**About this exercise**
The answer is the number of lines in the data that contain the word "dont"; give it alone.

(Records excerpted from a collection)
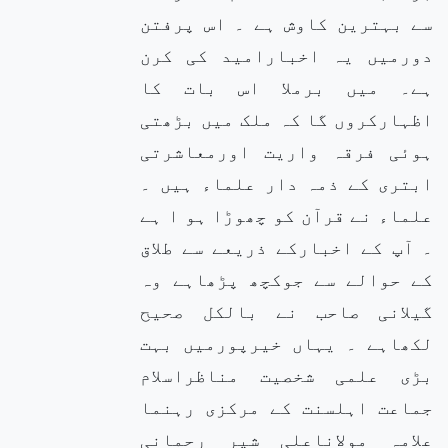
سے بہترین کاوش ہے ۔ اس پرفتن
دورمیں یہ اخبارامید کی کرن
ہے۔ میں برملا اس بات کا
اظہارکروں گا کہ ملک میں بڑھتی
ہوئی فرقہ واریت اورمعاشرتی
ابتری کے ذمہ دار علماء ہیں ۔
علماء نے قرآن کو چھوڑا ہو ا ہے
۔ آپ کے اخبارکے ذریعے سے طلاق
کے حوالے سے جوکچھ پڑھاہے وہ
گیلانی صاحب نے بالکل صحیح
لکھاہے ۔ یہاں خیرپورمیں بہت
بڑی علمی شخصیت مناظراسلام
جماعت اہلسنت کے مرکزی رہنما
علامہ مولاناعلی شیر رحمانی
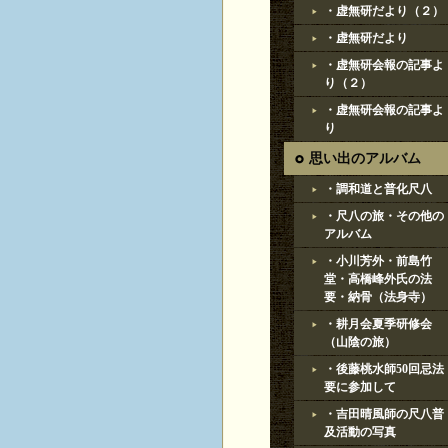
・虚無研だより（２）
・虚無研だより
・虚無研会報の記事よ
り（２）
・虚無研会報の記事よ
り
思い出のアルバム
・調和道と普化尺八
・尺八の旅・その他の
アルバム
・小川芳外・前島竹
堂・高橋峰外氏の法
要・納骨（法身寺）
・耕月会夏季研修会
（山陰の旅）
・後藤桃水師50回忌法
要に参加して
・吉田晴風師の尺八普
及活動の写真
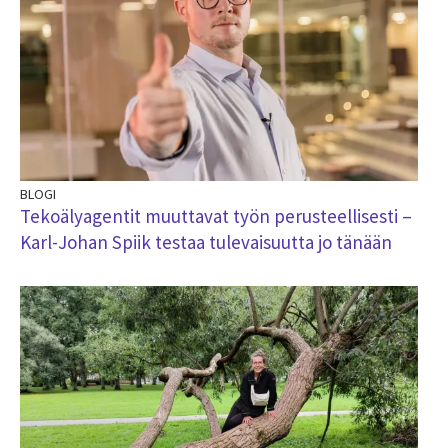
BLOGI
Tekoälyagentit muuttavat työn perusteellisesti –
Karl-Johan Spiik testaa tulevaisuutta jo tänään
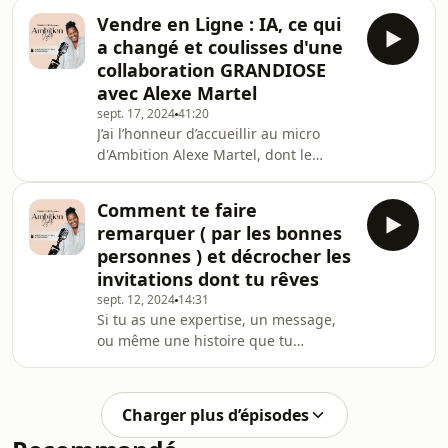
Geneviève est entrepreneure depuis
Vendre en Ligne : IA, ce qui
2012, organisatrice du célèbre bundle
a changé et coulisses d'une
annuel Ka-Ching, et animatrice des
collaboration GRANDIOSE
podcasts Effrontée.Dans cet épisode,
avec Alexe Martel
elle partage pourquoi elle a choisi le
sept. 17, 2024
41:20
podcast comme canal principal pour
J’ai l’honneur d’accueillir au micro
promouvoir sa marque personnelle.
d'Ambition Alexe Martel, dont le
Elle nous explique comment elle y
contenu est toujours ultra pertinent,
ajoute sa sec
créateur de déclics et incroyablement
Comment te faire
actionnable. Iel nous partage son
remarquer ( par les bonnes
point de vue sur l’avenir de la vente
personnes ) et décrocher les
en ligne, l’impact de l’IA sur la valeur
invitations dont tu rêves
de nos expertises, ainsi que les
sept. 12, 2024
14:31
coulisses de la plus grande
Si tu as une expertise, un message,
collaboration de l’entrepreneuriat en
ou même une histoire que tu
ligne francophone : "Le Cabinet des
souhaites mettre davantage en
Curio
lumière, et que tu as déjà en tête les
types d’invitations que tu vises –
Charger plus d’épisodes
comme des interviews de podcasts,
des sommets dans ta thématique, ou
==
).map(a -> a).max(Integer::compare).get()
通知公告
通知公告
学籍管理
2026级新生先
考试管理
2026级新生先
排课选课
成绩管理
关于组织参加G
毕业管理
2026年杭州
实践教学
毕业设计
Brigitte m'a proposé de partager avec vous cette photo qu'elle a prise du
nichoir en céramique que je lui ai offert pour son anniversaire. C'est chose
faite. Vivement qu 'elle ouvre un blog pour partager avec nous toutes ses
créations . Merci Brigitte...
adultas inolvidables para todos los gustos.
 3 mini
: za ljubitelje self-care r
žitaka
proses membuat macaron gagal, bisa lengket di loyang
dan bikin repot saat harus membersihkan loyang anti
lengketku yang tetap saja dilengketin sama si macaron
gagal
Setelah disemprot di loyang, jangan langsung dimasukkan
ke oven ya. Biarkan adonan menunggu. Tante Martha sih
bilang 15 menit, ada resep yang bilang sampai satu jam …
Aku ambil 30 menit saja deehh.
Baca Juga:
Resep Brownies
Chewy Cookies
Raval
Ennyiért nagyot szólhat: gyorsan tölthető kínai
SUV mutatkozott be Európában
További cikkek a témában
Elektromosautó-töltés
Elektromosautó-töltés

**Reply to the task**
2